#### [EXERCISE DETAILS]
Your copy should hold exactly the lines from the one containing "Locate an element" through the last line of the entries, and no pictures.

** Opening INFORMATION SHOWN block **

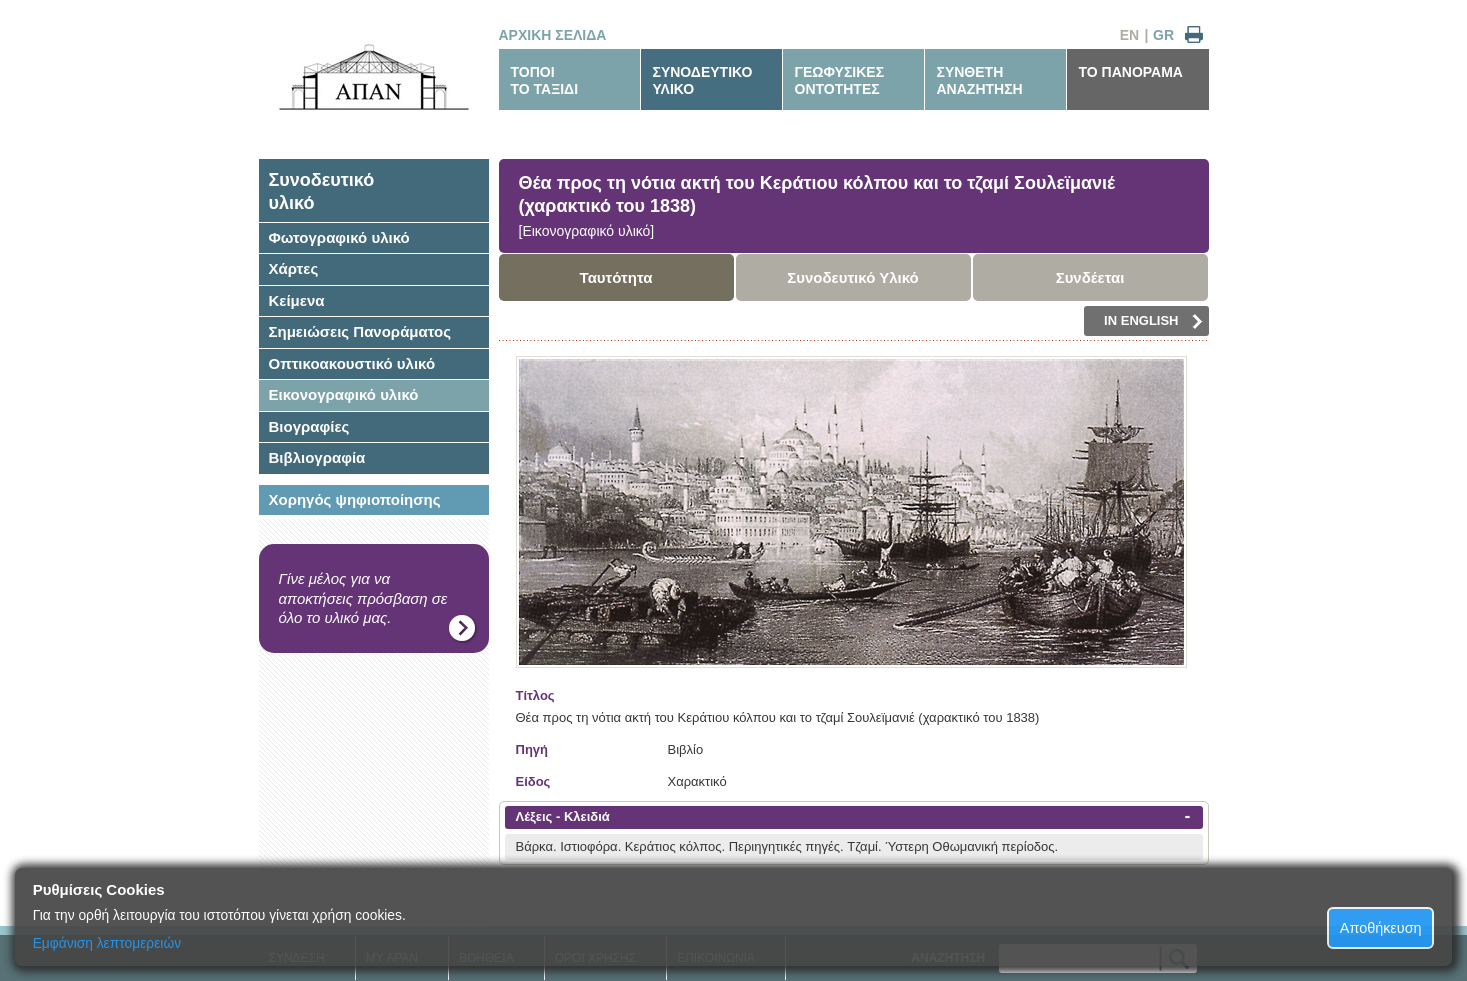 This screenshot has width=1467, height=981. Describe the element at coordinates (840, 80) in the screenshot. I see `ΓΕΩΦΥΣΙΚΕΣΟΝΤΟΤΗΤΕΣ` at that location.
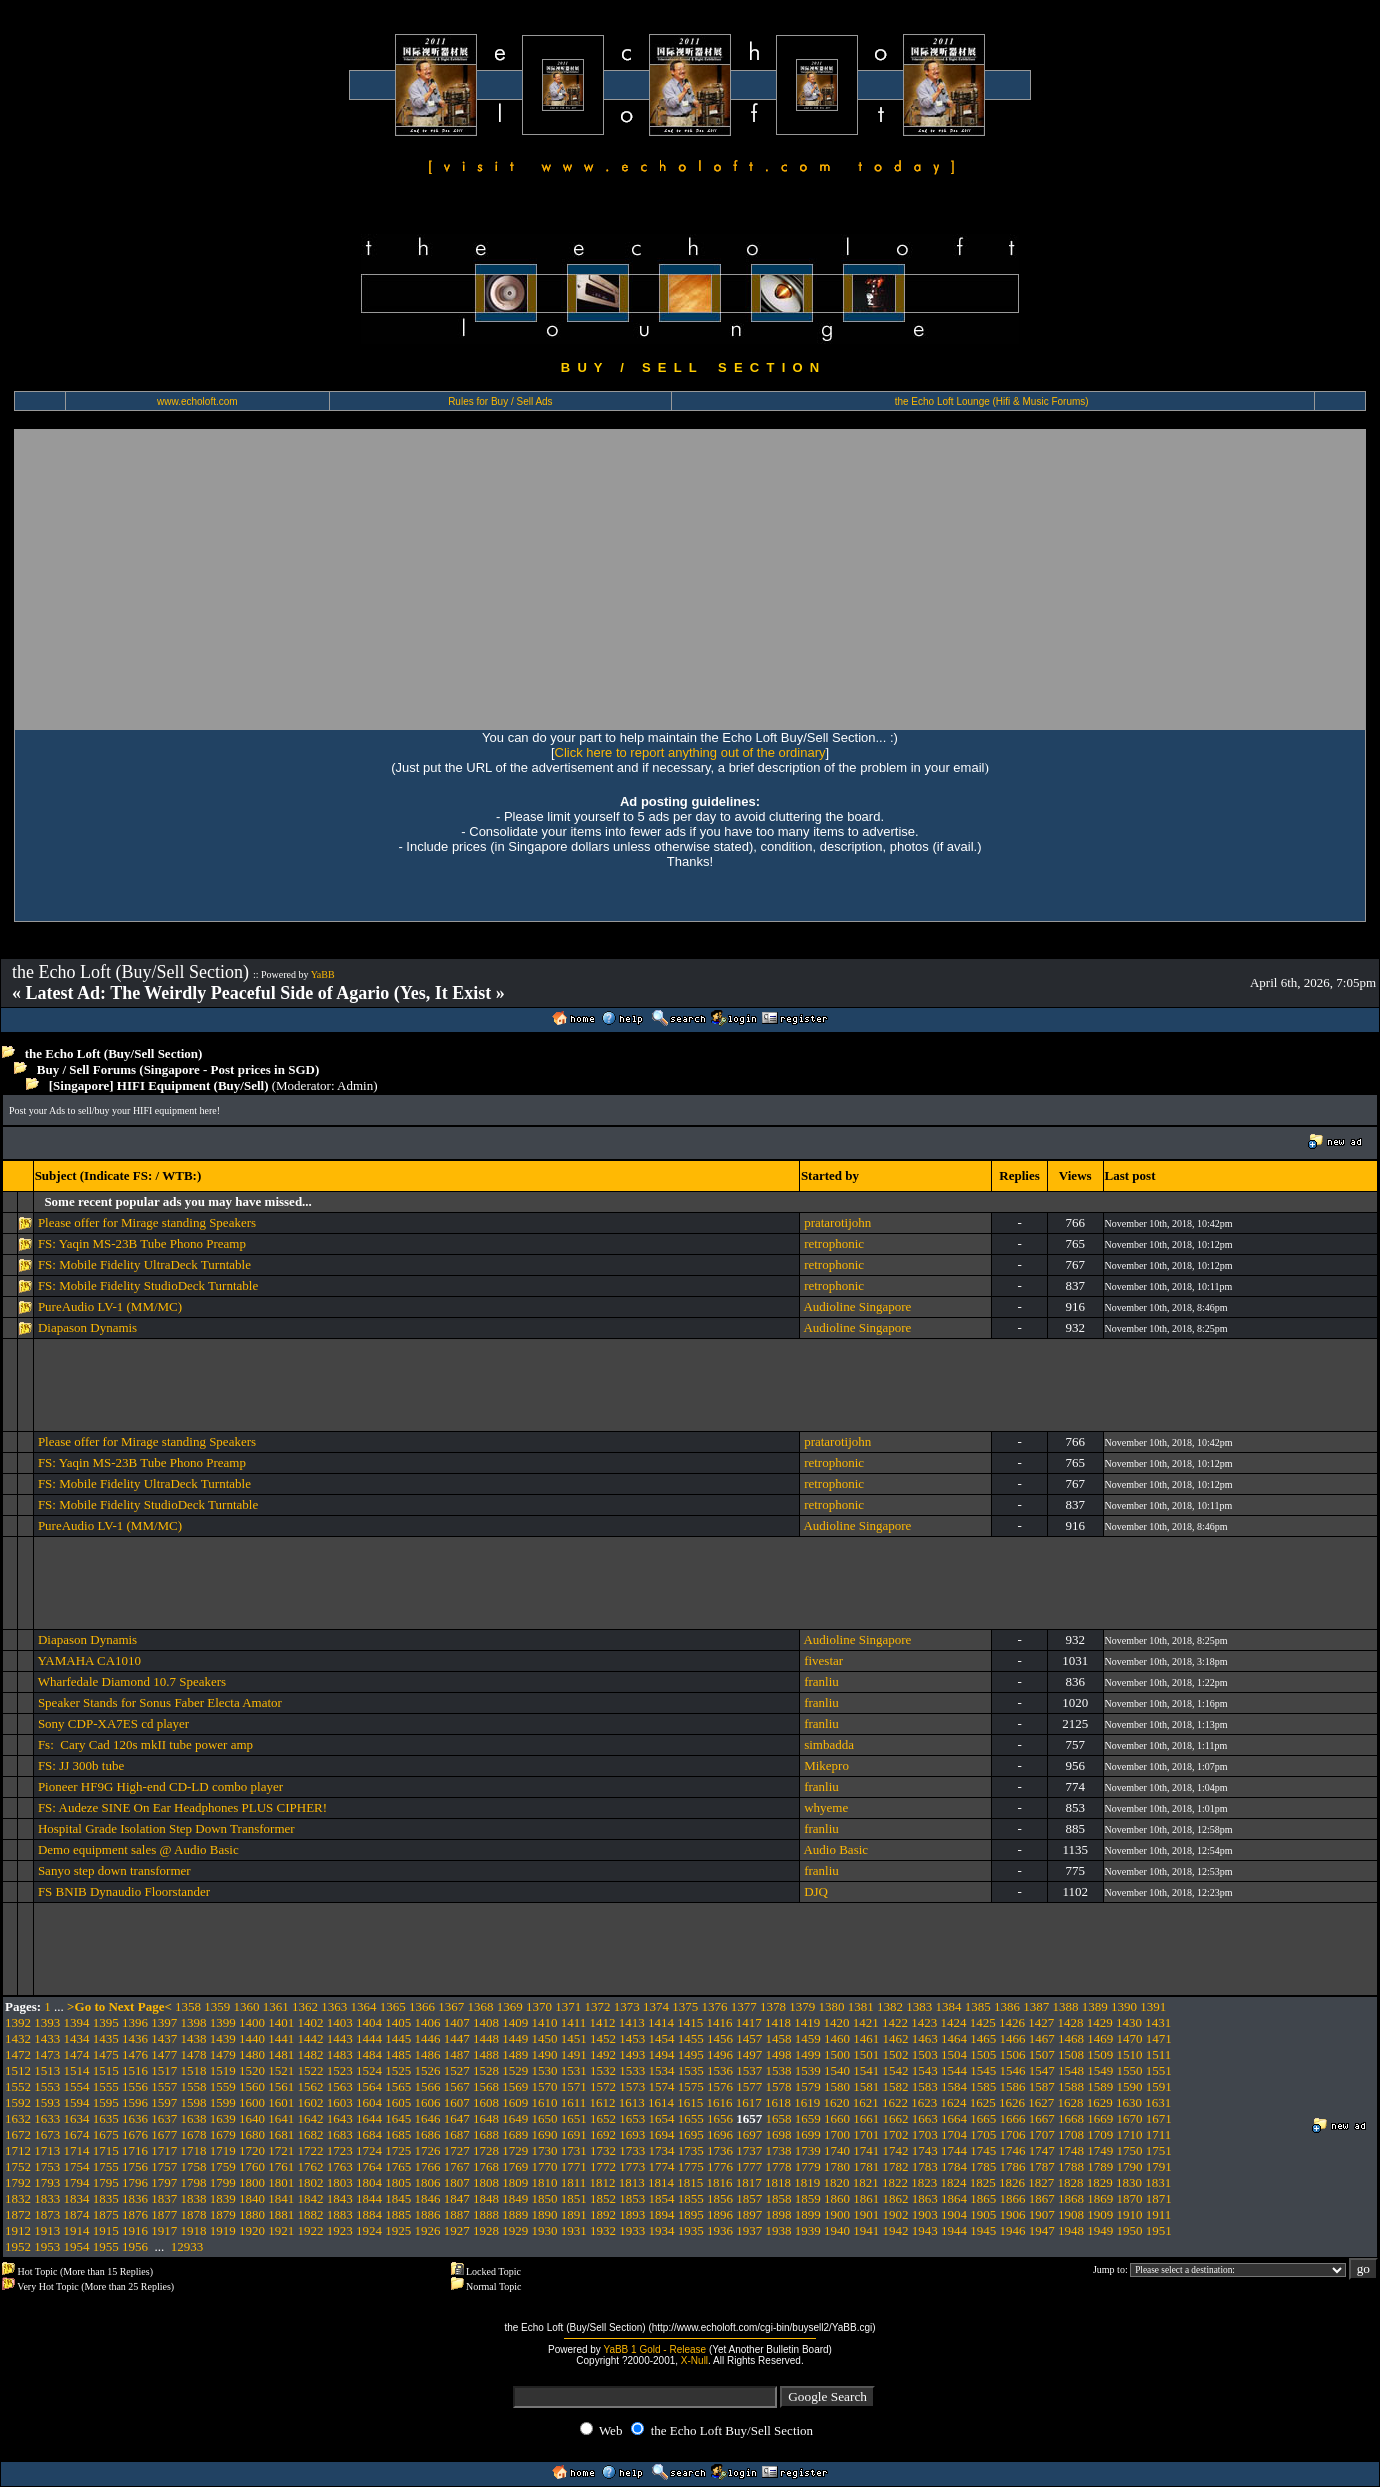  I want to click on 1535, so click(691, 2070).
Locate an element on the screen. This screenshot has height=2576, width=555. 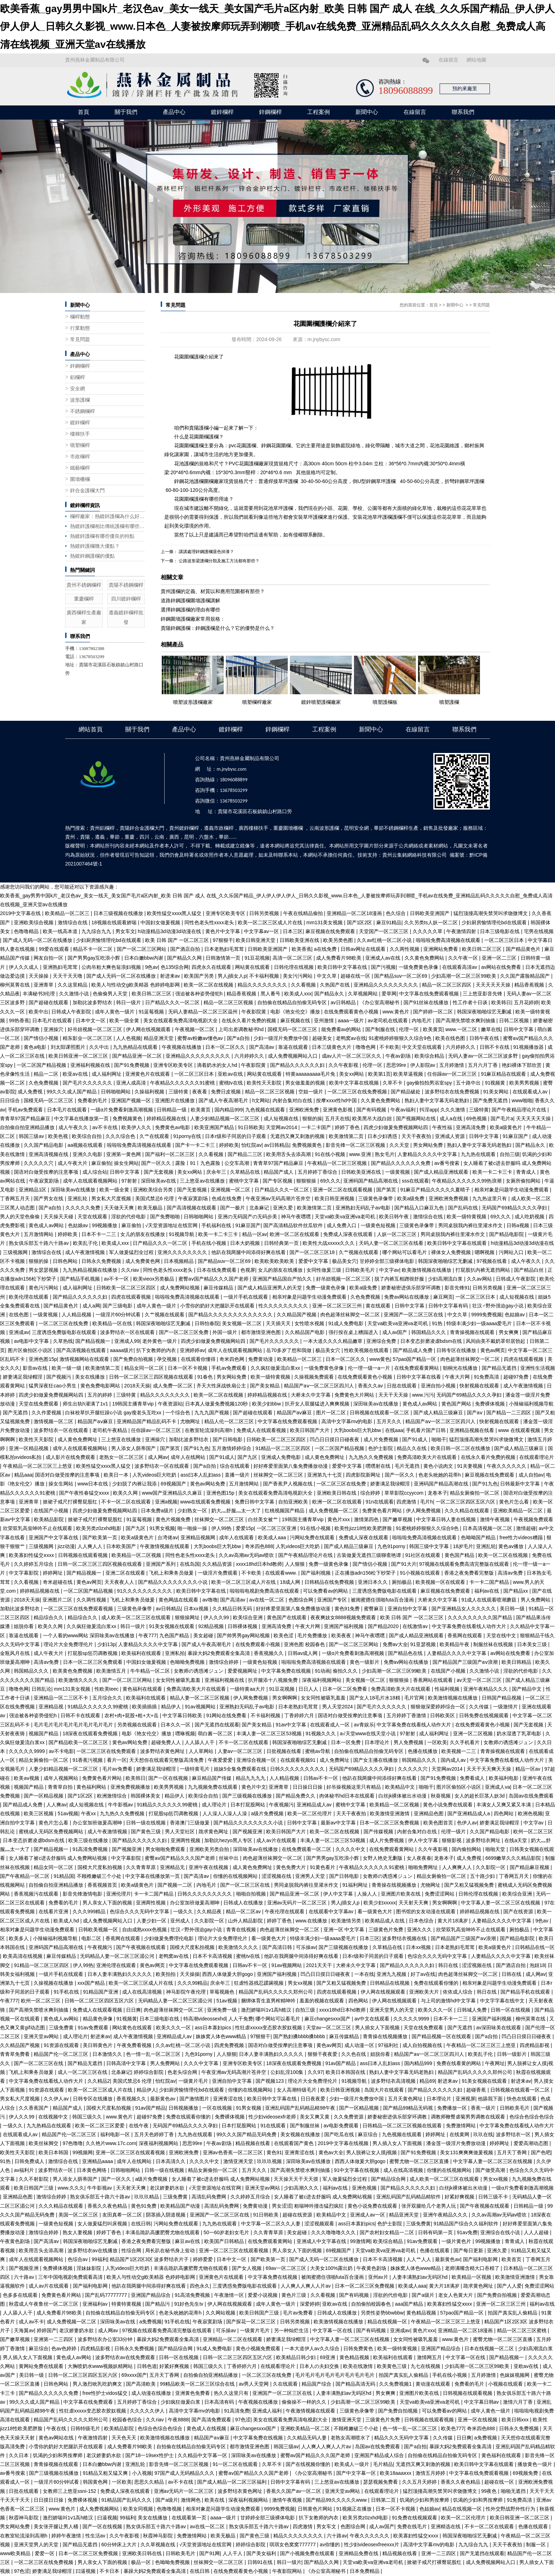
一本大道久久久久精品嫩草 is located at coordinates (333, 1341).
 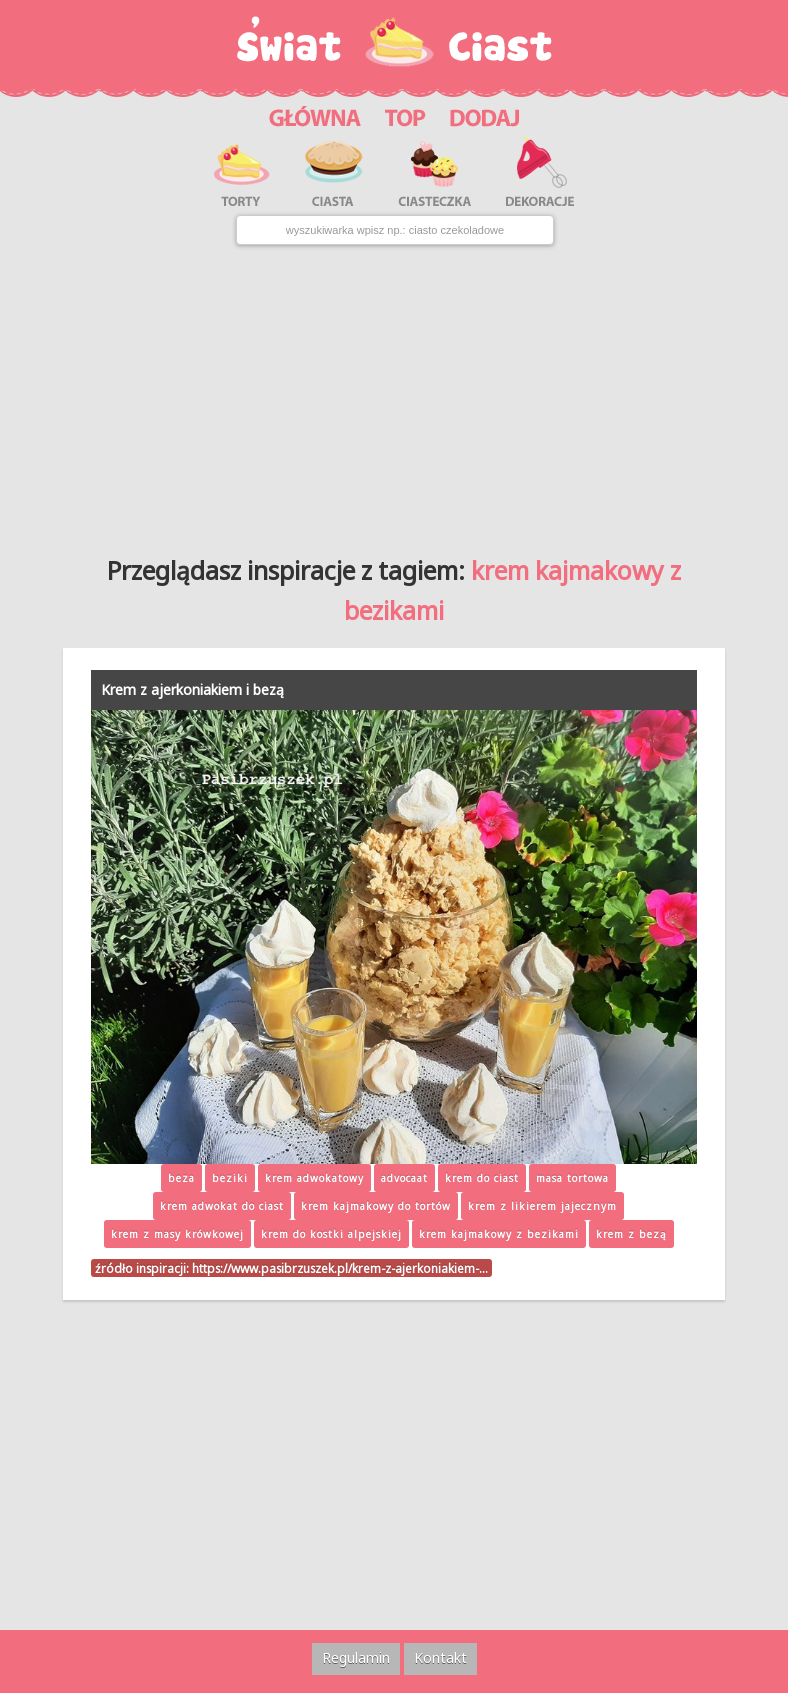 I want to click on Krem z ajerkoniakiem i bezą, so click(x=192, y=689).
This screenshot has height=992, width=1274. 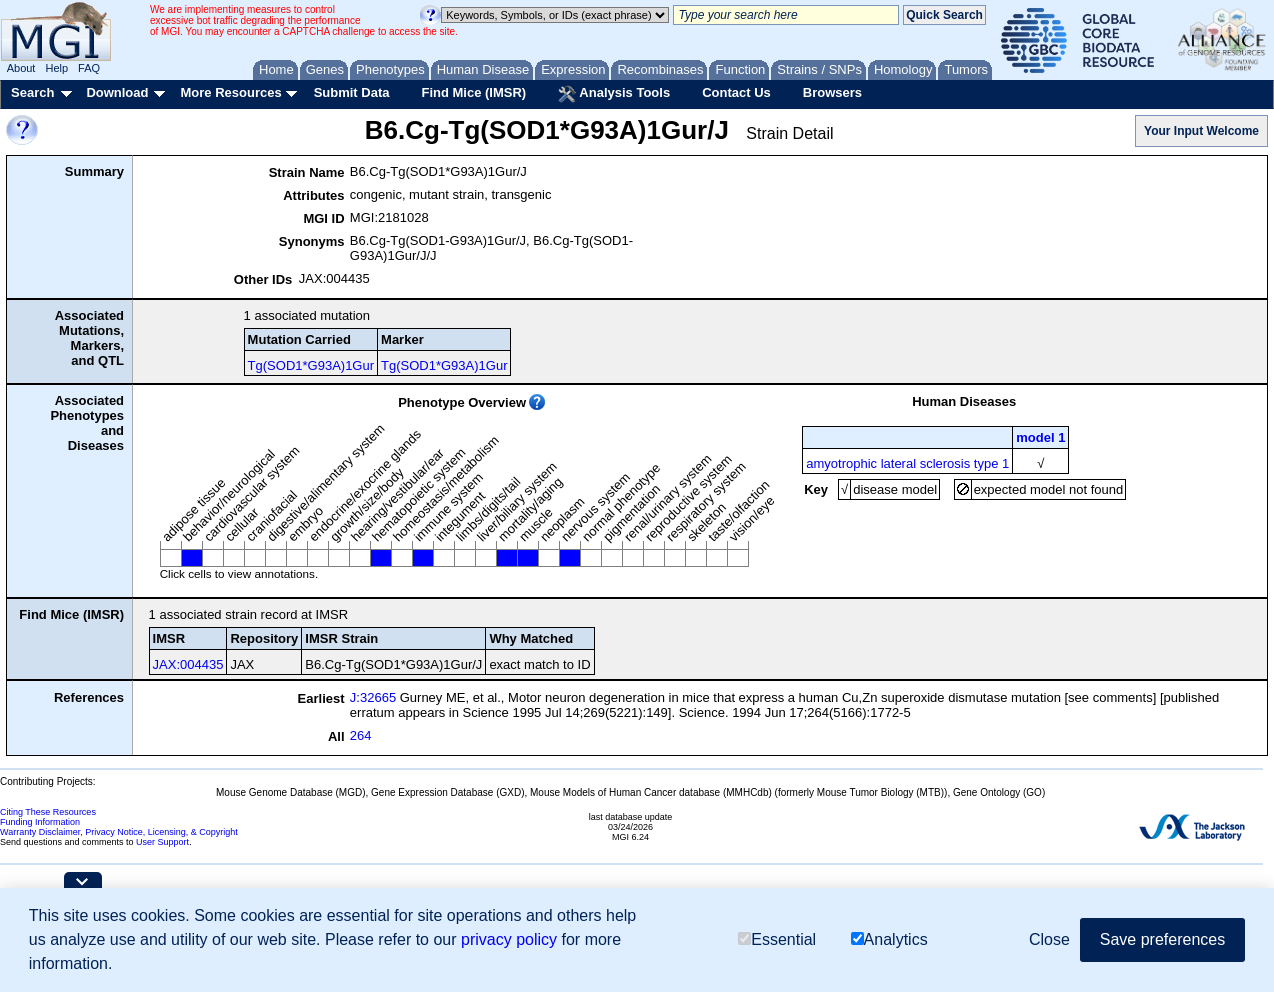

** Closing INFORMATION SHOWN block **

#### [ANSWER TO THIS TASK]
Locate an element on the screen. This screenshot has height=2576, width=555. 
一本大道久久久久精品嫩草 is located at coordinates (333, 1341).
  I want to click on Krem z ajerkoniakiem i bezą, so click(x=192, y=689).
This screenshot has height=992, width=1274. 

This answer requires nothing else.